Veteran ESA astronaut Thomas Reiter has spent more days in space than any other European astronaut to date. After two missions and 350 days in orbit, he joins Pangaea’s geology training course with a wealth of operational expertise. With just one week of training behind, Thomas discusses why he will never look at the rocks the same way again.
I became an astronaut nearly three decades ago. In preparation for my missions, I needed to learn about various scientific fields: physics, materials science, medicine and biology, to name just a few. The list of experiments was long, but geology was not yet part of the list.

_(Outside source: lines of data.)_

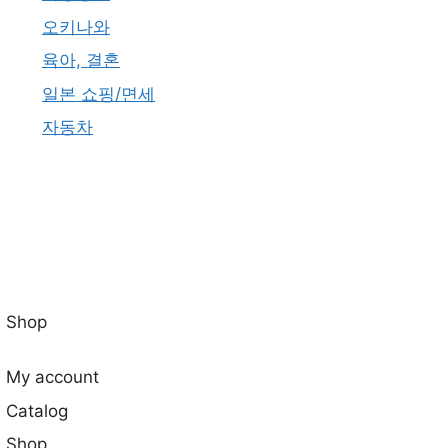
오키나와
육아, 결혼
일본 쇼핑/면세
자동차
Shop
My account
Catalog
Shop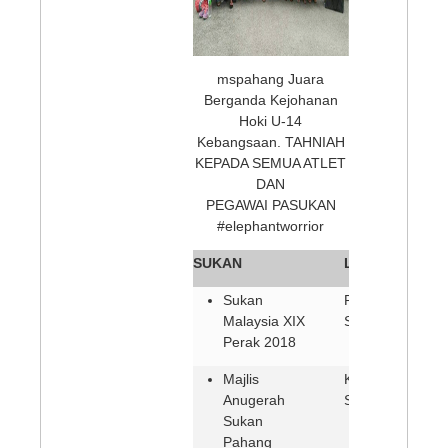
mspahang Juara
Berganda Kejohanan
Hoki U-14
Kebangsaan. TAHNIAH
KEPADA SEMUA ATLET
DAN
PEGAWAI PASUKAN
#elephantworrior
SUKAN
Lokasi / Tarikh
Sukan
Perak (9-22
Malaysia XIX
September 2018
Perak 2018
Majlis
Kuantan (27
Anugerah
September 2017
Sukan
Pahang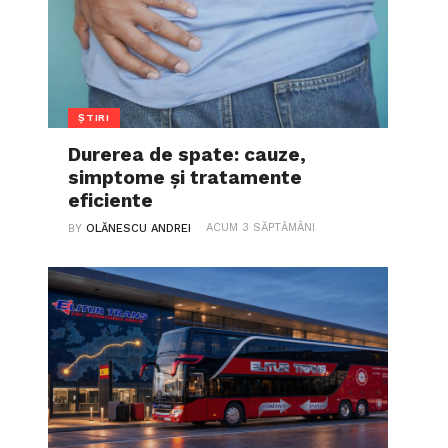
ȘTIRI
Durerea de spate: cauze,
simptome și tratamente
eficiente
ACUM 3 SĂPTĂMÂNI
BY
OLĂNESCU ANDREI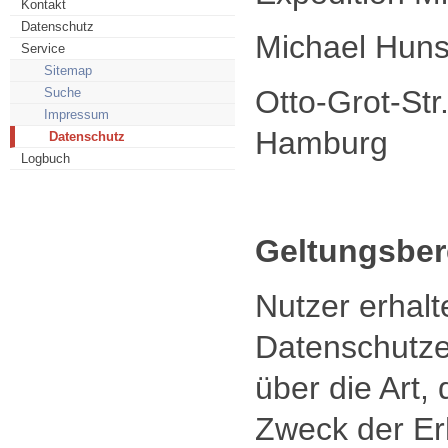
Kontakt
Datenschutz
Michael Huns
Service
Sitemap
Otto-Grot-St
Suche
Impressum
Hamburg
Datenschutz
Logbuch
Geltungsber
Nutzer erhalt
Datenschutze
über die Art
Zweck der E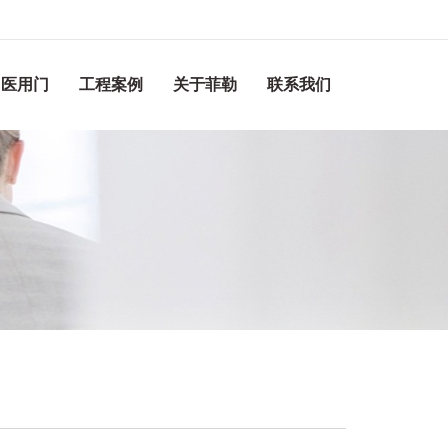
医用门
工程案例
关于菲勒
联系我们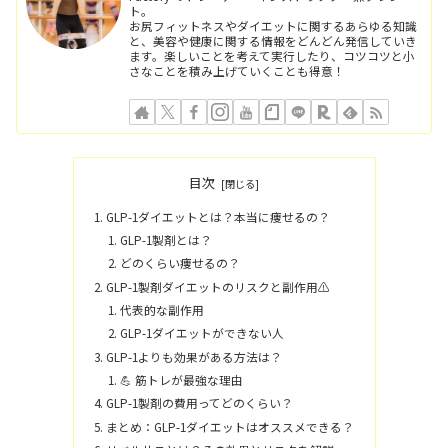
ト。
お尻フィットネスやダイエットに関するあらゆる知識
と、美容や健康に関する情報をどんどん発信していき
ます。楽しいことを考えて実行したり、コツコツと小
さなことを積み上げていくことも得意！
目次
GLP-1ダイエットとは？本当に痩せるの？
GLP-1製剤とは？
どのくらい痩せるの？
GLP-1製剤ダイエットのリスクと副作用⚠️
代表的な副作用
GLP-1ダイエットができない人
GLP-1よりも効果がある方法は？
💪 筋トレが最強な理由
GLP-1製剤の費用ってどのくらい？
まとめ：GLP-1ダイエットはオススメできる？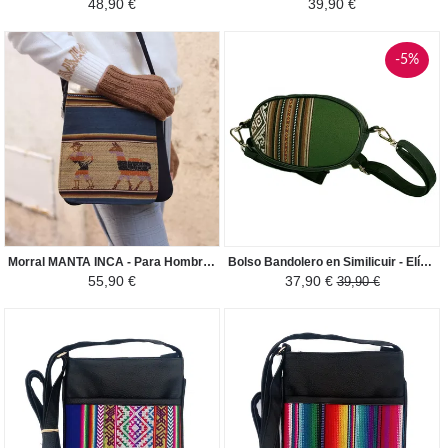
48,90 €
39,90 €
-5%
Morral MANTA INCA - Para Hombre LLama - Azul / Negro
Bolso Bandolero en Similicuir - Elíptico - Verde / Marron
55,90 €
37,90 €
39,90 €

This is the first time I am exposed to geological training. It is all new, but at the same time it is extremely exciting for me to understand the similarities and differences between celestial bodies. What makes our planet so unique? What is the story behind the rocks? Where and how did they form?

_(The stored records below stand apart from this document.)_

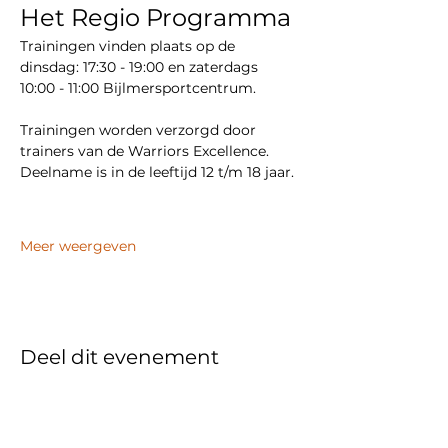
Het Regio Programma
Trainingen vinden plaats op de 
dinsdag: 17:30 - 19:00 en zaterdags 
10:00 - 11:00 Bijlmersportcentrum. 
Trainingen worden verzorgd door 
trainers van de Warriors Excellence.
Deelname is in de leeftijd 12 t/m 18 jaar. 
Meer weergeven
Deel dit evenement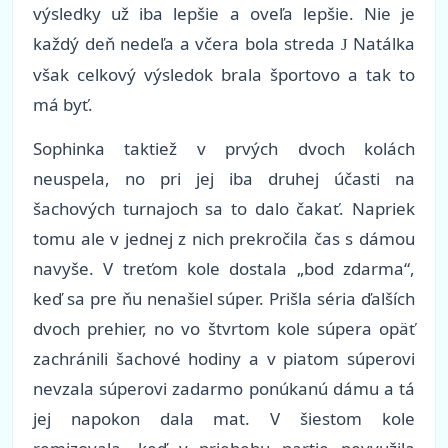
výsledky už iba lepšie a oveľa lepšie. Nie je
každý deň nedeľa a včera bola streda
Natálka
J
však celkový výsledok brala športovo a tak to
má byť.
Sophinka taktiež v prvých dvoch kolách
neuspela, no pri jej iba druhej účasti na
šachových turnajoch sa to dalo čakať. Napriek
tomu ale v jednej z nich prekročila čas s dámou
navyše. V treťom kole dostala „bod zdarma“,
keď sa pre ňu nenašiel súper. Prišla séria ďalších
dvoch prehier, no vo štvrtom kole súpera opäť
zachránili šachové hodiny a v piatom súperovi
nevzala súperovi zadarmo ponúkanú dámu a tá
jej napokon dala mat. V šiestom kole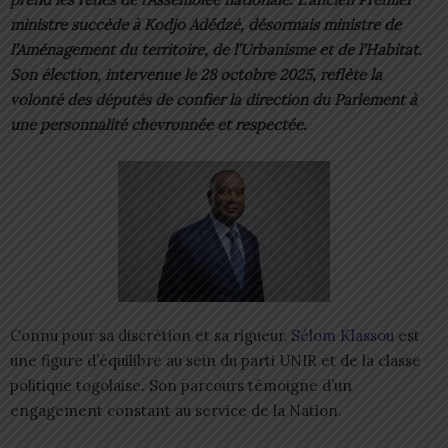
ministre succède à Kodjo Adédzé, désormais ministre de
l’Aménagement du territoire, de l’Urbanisme et de l’Habitat.
Son élection, intervenue le 28 octobre 2025, reflète la
volonté des députés de confier la direction du Parlement à
une personnalité chevronnée et respectée.
Connu pour sa discrétion et sa rigueur,
Sélom Klassou
est
une figure d’équilibre au sein du parti UNIR et de la classe
politique togolaise. Son parcours témoigne d’un
engagement constant au service de la Nation.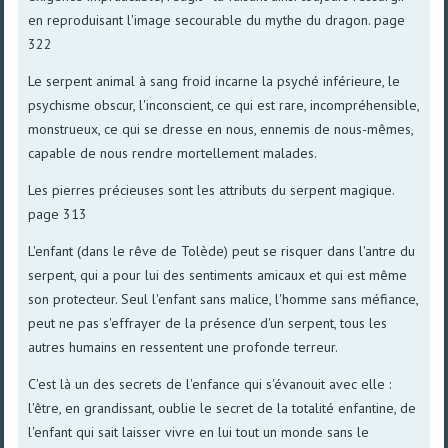
en reproduisant l'image secourable du mythe du dragon. page
322
Le serpent animal à sang froid incarne la psyché inférieure, le
psychisme obscur, l'inconscient, ce qui est rare, incompréhensible,
monstrueux, ce qui se dresse en nous, ennemis de nous-mêmes,
capable de nous rendre mortellement malades.
Les pierres précieuses sont les attributs du serpent magique.
page 313
L'enfant (dans le rêve de Tolède) peut se risquer dans l'antre du
serpent, qui a pour lui des sentiments amicaux et qui est même
son protecteur. Seul l'enfant sans malice, l'homme sans méfiance,
peut ne pas s'effrayer de la présence d'un serpent, tous les
autres humains en ressentent une profonde terreur.
C'est là un des secrets de l'enfance qui s'évanouit avec elle :
l'être, en grandissant, oublie le secret de la totalité enfantine, de
l'enfant qui sait laisser vivre en lui tout un monde sans le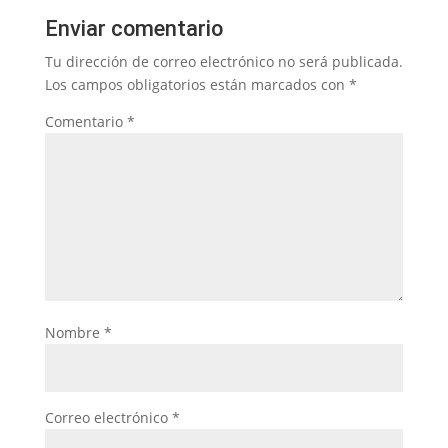
Enviar comentario
Tu dirección de correo electrónico no será publicada.
Los campos obligatorios están marcados con
*
Comentario
*
Nombre
*
Correo electrónico
*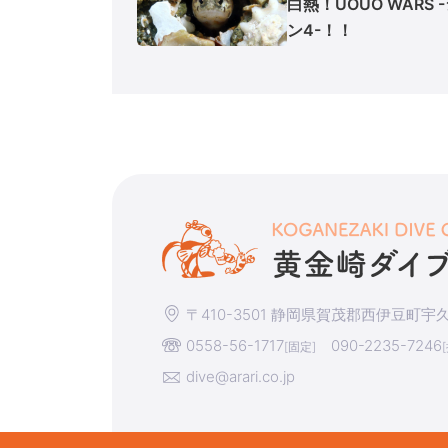
白熱！UOUO WARS 
ン4-！！
〒410-3501 静岡県賀茂郡西伊豆町宇久須
0558-56-1717
090-2235-7246
[固定]
dive@arari.co.jp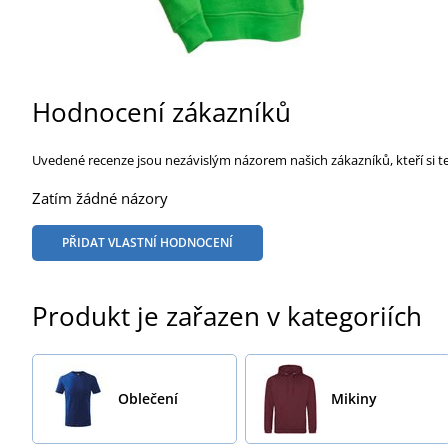
Hodnocení zákazníků
Uvedené recenze jsou nezávislým názorem našich zákazníků, kteří si t
Zatím žádné názory
PŘIDAT VLASTNÍ HODNOCENÍ
Produkt je zařazen v kategoriích
Oblečení
Mikiny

During our first trip to the Ries impact crater in west Bavaria, Germany, I could already put my recently learned skills and knowledge into practice. I was able to spot very interesting rock formations that told me an exciting ancient story.
There we stood, about 20 metres away from a wall. From the distance we could barely appreciate some rough structures, and started describing it using specific geology vocabulary. As I came closer to the surface of the wall, I noticed all of a sudden a little dark spot on the side.
That singularity made the surface more interesting to look at. It told me a story and gave me additional information about what happened when a huge asteroid impacted the area 15 million years ago.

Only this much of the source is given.